• [What to do]:
What you write must be the listing below in full, word for word, minus its pictures.

══════════════════════════════

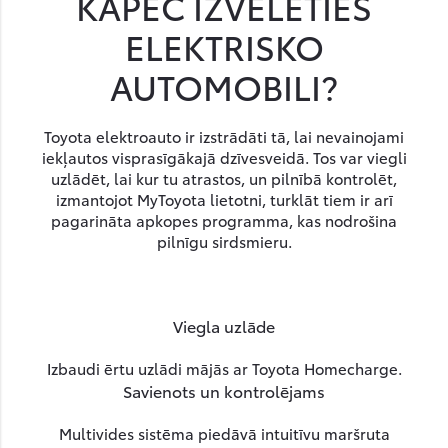
KĀPĒC IZVĒLĒTIES
ELEKTRISKO
AUTOMOBILI?
Toyota elektroauto ir izstrādāti tā, lai nevainojami
iekļautos visprasīgākajā dzīvesveidā. Tos var viegli
uzlādēt, lai kur tu atrastos, un pilnībā kontrolēt,
izmantojot MyToyota lietotni, turklāt tiem ir arī
pagarināta apkopes programma, kas nodrošina
pilnīgu sirdsmieru.
Viegla uzlāde
Izbaudi ērtu uzlādi mājās ar Toyota Homecharge.
Savienots un kontrolējams
Multivides sistēma piedāvā intuitīvu maršruta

══════════════════════════════

• [Expected answer]:
KĀPĒC IZVĒLĒTIES
ELEKTRISKO
AUTOMOBILI?
Toyota elektroauto ir izstrādāti tā, lai nevainojami
iekļautos visprasīgākajā dzīvesveidā. Tos var viegli
uzlādēt, lai kur tu atrastos, un pilnībā kontrolēt,
izmantojot MyToyota lietotni, turklāt tiem ir arī
pagarināta apkopes programma, kas nodrošina
pilnīgu sirdsmieru.
Viegla uzlāde
Izbaudi ērtu uzlādi mājās ar Toyota Homecharge.
Savienots un kontrolējams
Multivides sistēma piedāvā intuitīvu maršruta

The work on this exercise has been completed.